Setelah dilantik dan memerintah, SBY mewujudkan janji-janjinya kepada rakyat. Khusus kepada Pak Mayar, SBY berjanji mengaspal jalan tanah, membuat irigasi, dan mendirikan sekolah menengah atas negeri (SMAN) di Kecamatan Gunung Putri.
Tahun demi tahun, janji-janji itu mewujud. Jalan tanah yang becek dan tidak bisa dilalui kendaraan saat hujan sudah diaspal. SMAN pertama di Gunung Putri juga didirikan tepat di seberang rumah Pak Mayar. Hanya irigasi yang tidak mewujud dengan catatan.
Pak Mayar senang sekaligus sedih mendapati perubahan di desanya. Jalan-jalan yang diaspal tidak memudahkannya menjual lengkuas atau serai hasil tanamnya. Jalan-jalan yang diaspal mengurangi lahan garapannya untuk menanam lengkuas dan serai karena dijadikan perumahan-perumahan.
Jalan-jalan yang diaspal memuka isolasi Desa Wana Herang yang ditinggali Pak Mayar dan keluarganya. Terbukanya isolasi desa sekaligus mengantar datangnya para pendatang yang ingin menguasai lahan-lahan.
Karena desakan kebutuhan ekonomi, lahan yang dimiliki Pak Mayar dijual.
Tidak hanya itu, rumah tempatnya didatangi SBY berikut pekarangannya dijual karena panen lengkuas dan serai tidak mencukupi kebutuhan harian.
Untuk hadirnya SMAN di Gunung Putri, Pak Mayar juga senang karena warga desanya tidak harus pergi jauh untuk mengenyam pendidikan “tinggi”. Namun, karena alasan biaya yang tidak terjangkau, tidak satu pun cucu Pak Mayar bisa sekolah di SMAN itu.
SMAN itu jadi “pelengkap fasilitas” sejumlah perumahan yang didirikan di sekitar kampung Pak Mayar. Pak Mayar bersama anak-anak dan cucu-cucunya, serta sejumlah warga asli Wana Herang hanya bisa menyaksikan perubahan di kampungnya tanpa bisa ikut “merasakan”.
Kemajuan untuk siapa?
Setelah mendapati kondisi ini, saya datang beberapa kali ke rumah Pak Mayar. Kepada Pak Mayar dan keluarga serta warga di kampungnya, saya bertanya apakah menyesal memberi dukungan kepada SBY? Jawabannya mengharukan.

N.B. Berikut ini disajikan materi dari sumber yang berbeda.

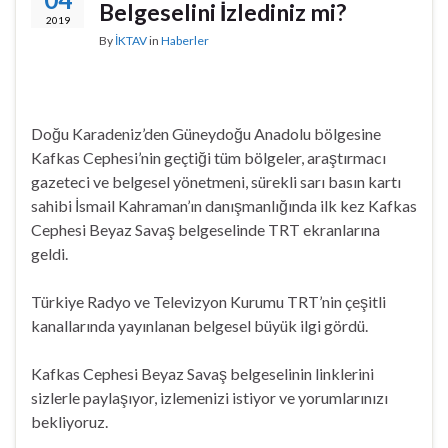
Belgeselini İzlediniz mi?
2019
By
İKTAV
in
Haberler
Doğu Karadeniz’den Güneydoğu Anadolu bölgesine
Kafkas Cephesi’nin geçtiği tüm bölgeler, araştırmacı
gazeteci ve belgesel yönetmeni, sürekli sarı basın kartı
sahibi İsmail Kahraman’ın danışmanlığında ilk kez Kafkas
Cephesi Beyaz Savaş belgeselinde TRT ekranlarına
geldi.
Türkiye Radyo ve Televizyon Kurumu TRT’nin çeşitli
kanallarında yayınlanan belgesel büyük ilgi gördü.
Kafkas Cephesi Beyaz Savaş belgeselinin linklerini
sizlerle paylaşıyor, izlemenizi istiyor ve yorumlarınızı
bekliyoruz.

Pak Mayar dan warga kampungnya tidak merasa menyesal. Bahwa yang menikmati perubahan hasil pembangunan dan kemajuan adalan orang lain, Pak Mayar dan warga kampungnya bisa memaklumi. Pak Mayar merasa, banyak orang lebih butuh pemerintah daripada dirinya.
Karena itu, dukungan kepada pemerintah tidak pernah padam. Pak Mayar dan warga Wana Herang tidak banyak menyampaikan tuntutan. Pak Mayar teguh berharap suatu saat setelah orang lain mendapat perhatian, pemerintah akan memberi perhatian pada rakyat seperti dirinya.
Pak Mayar kemudian meninggal 29 Desember 2007 diikuti isterinya dengan keyakinan teguh bahwa pemerintah suatu saat akan memerhatikan rakyat kecil seperti dirinya, anak-anaknya, cucu-cucunya, dan tetangga-tetangganya.
Pilpres 2009, SBY kembali terpilih dalam satu putaran dengan suara meyakinkan. SBY yang perpasangan dengan Boediono meraih 73.874.562 atau sebesar 60,80 persen suara. Semangat melanjutkan pembangunan dan kemajuan digelorakan.
Menjelang periode kedua berakhir, Wana Herang berubah sebagai wujud dari pembangunan dan kemajuan. Bersamaan dengan datangnya perubahan ini, keluarga Pak Mayar dan warga Wana Herang makin terpinggirkan.
Gubuk kecil yang sebelumnya ditinggali Pak Mayar dirobohkan. Tanahnya sekitar 150 meter hendak dipakai salah satu anaknya untuk menanam serai lantaran makin sulitnya menggarap lahan yang sebagian besar telah jadi perumahan untuk para pendatang.
Kembali ke Jokowi. Pasti bukan tanpa tujuan ketika Jokowi menyebut Ibu Heli (tukang cuci di Manado), Bapak Abdul (nelayan di Belawan), Ibu Satinah (buruh tani di Banyumas), dan Bapak Asep (guru di Jawa Barat) yang katanya dijumpainya selama “blusukan” jelang Pilpres 2014.
Menjelang dua tahun pemerintahan dan mendekati peringatan kemerdekaan, wajah-wajah mereka perlu ditatap lagi untuk kemudian ditanya perubahan apa yang telah mereka rasakan. Apakah pembangunan dan kemajuan yang diupayakan sungguh-sungguh meningkatkan kesejahteraan sosial mereka?
Seperti dinyatakan dalam pembukaan UUD 1945, pemerintah Indonesia dibentuk untuk melindungi segenap bangsa Indonesia dan seluruh tumpah darah Indonesia. Kesejahteraan yang diupayakan dan dimajukan adalah kesejahteraan umum.
Mendapati sejumlah warga negara yang tidak menikmati kesejahteraan umum yang harusnya diupayakan dan dimajukan pemeritah, saya jadi tersentak dengan gerakan sosial “Mereka Juga Merdeka” yang disiapkan untuk memperingati HUT ke-71 Republik Indonesia.
Salah satu ajakan gerakan sosial ini adalah untuk melihat anak-anak jalanan. Di DKI Jakarta, merujuk data yang dimiliki Dinas Sosial DKI Jakarta, jumlah anak jalanan terus meningkat seperti halnya angka nasional seperti dimuat di Harian Kompas.
Pada 2015, jumlah anak jalanan mencapai 7.300 anak. Angka ini melonjak hampir 30 persen dibanding tahun 2010 yang mencapai 5.650 orang. Anak-anak ini sehari-hari bekerja sebagai pengemis, pengamen, pengelap kaca mobil, pedagang asongan, joki 3 in 1, dan juru parkir liar.
Kepada mereka yang tidak atau belum juga menikmati kesejahteraan umum sebagai cita-cita kemerdekaan, pertanyaan mendasar ini tentu menganggu dan menggugah kita: “Jika Masa Depan Telah Hilang, Apa Masih Perlu Ikut Tarik Tambang?”
Jika pertanyaan ini diajukan kepada Pak Mayar dan warga serta anak-anak di Wana Herang, jawabannya pasti “masih perlu”. Jawaban ini adalah representasi karakter rakyat yang teguh dan setia karena masih menaruh harapan kepada pemerintah yang suatu saat memerhatikan mereka juga secara nyata.
Selamat menyambut dan merayakan kemerdekaan.